Information:
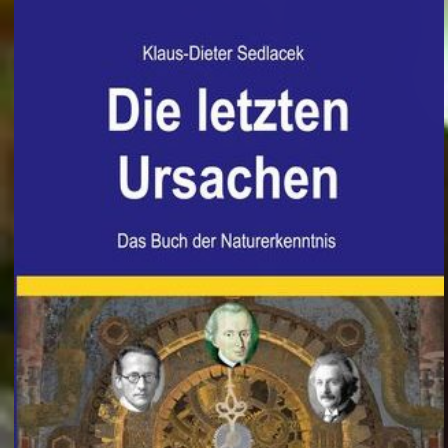
Italien: Waldbrand am Gardasee: Mehr als 200 Menschen in Sicherheit gebracht
Schüleraustausch: Plötzlich verschwand „Sexuelle Belästigung“ aus der Betreffzeile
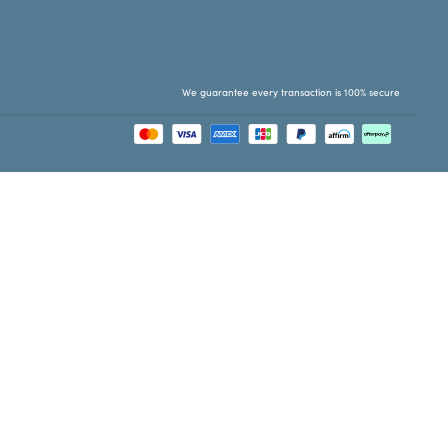
We guarantee every transaction is 100% secure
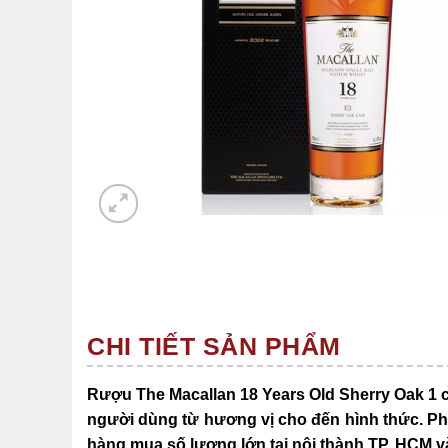
CHI TIẾT SẢN PHẨM
Rượu The Macallan 18 Years Old Sherry Oak 1
người dùng từ hương vị cho đến hình thức
. P
hàng mua số lượng lớn tại nội thành TP. HCM v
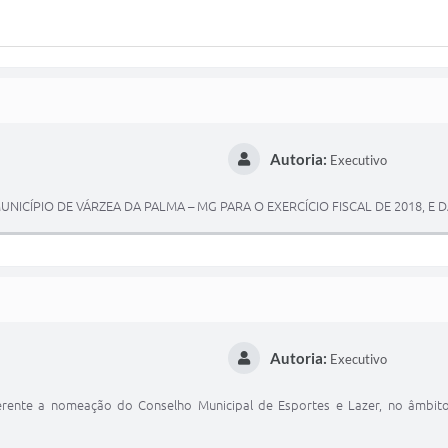
Autoria:
Executivo
UNICÍPIO DE VÁRZEA DA PALMA – MG PARA O EXERCÍCIO FISCAL DE 2018, E 
Autoria:
Executivo
ferente a nomeação do Conselho Municipal de Esportes e Lazer, no âmbi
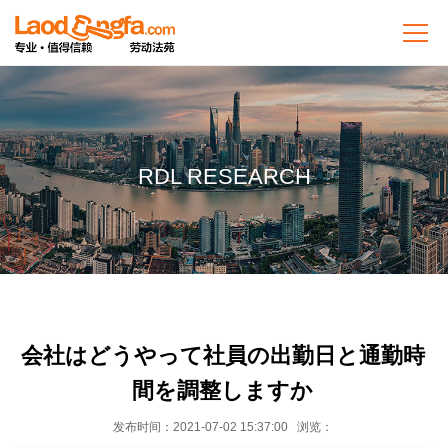
RDL RESEARCH
会社はどうやって社員の出勤日と通勤時
間を調整しますか
发布时间：2021-07-02 15:37:00 浏览：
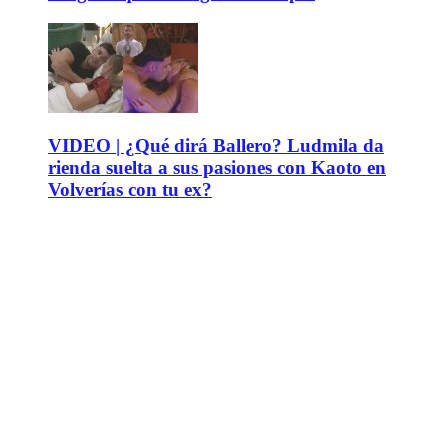
VIDEO | ¿Qué dirá Ballero? Ludmila da
rienda suelta a sus pasiones con Kaoto en
Volverías con tu ex?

What to do:
Omit the pictures. Output every record above word for word.

Result for this task:
Italien: Waldbrand am Gardasee: Mehr als 200 Menschen in Sicherheit gebracht
Schüleraustausch: Plötzlich verschwand „Sexuelle Belästigung“ aus der Betreffzeile
We guarantee every transaction is 100% secure
CHI TIẾT SẢN PHẨM
Rượu The Macallan 18 Years Old Sherry Oak 1
người dùng từ hương vị cho đến hình thức
. P
hàng mua số lượng lớn tại nội thành TP. HCM v
Autoria:
Executivo
UNICÍPIO DE VÁRZEA DA PALMA – MG PARA O EXERCÍCIO FISCAL DE 2018, E 
Autoria:
Executivo
ferente a nomeação do Conselho Municipal de Esportes e Lazer, no âmbi
RDL RESEARCH
会社はどうやって社員の出勤日と通勤時
間を調整しますか
发布时间：2021-07-02 15:37:00 浏览：
VIDEO | ¿Qué dirá Ballero? Ludmila da
rienda suelta a sus pasiones con Kaoto en
Volverías con tu ex?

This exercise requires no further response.